Perhaps my all-time favorite Korean dish is
soondubu, a red chile-based soup, sloppy with chunks of silken tofu. You get a choice of beef or seafood; my seafood soondubu included shrimp, scallops, squid and pieces of fish. It arrived bubbling at the table. This is as comforting as comfort food gets, and if there is a better bowl of soondubu to be found in town, I’d like to know about it.

The patio tables are equipped with built-in heating devices, which have been disabled, but that didn’t stop us from sampling the namesake Korean BBQ. The kalbi beef ribs were thin, juicy slices of rib meat on the bone in a teriyaki marinade, sprinkled with sesame seeds atop cooked onions and scallions.

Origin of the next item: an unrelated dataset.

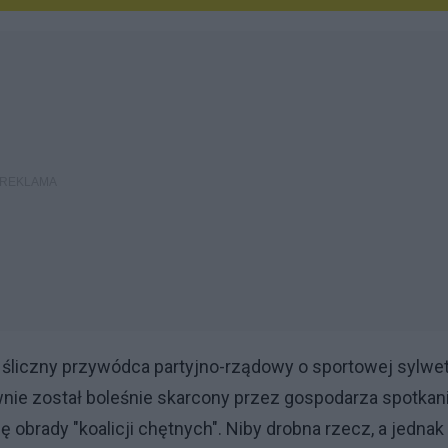
 śliczny przywódca partyjno-rządowy o sportowej sylwe
wnie został boleśnie skarcony przez gospodarza spotkan
obrady "koalicji chętnych". Niby drobna rzecz, a jednak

It was tasty, if less interesting than some of the others. The
samkupsal, for example, was fascinating. Unseasoned slices of fatty pork belly were served atop cooked onions and raw mushrooms, alongside a caddy tray of sesame oil, jalapeño slices and a variation of that red fermented bean sauce. It was accompanied by a plate of large lettuce leaves with which to wrap these various items. The combination of bland, succulent pork with all of these condiments was captivating and unusual.

Other standouts were the tempura-fried soft shell crab appetizer and a massive pancake, stuffed with your choice of seafood or vegetables. Both are served with a soy-based dipping sauce laced with scallion, chile and sesame seeds.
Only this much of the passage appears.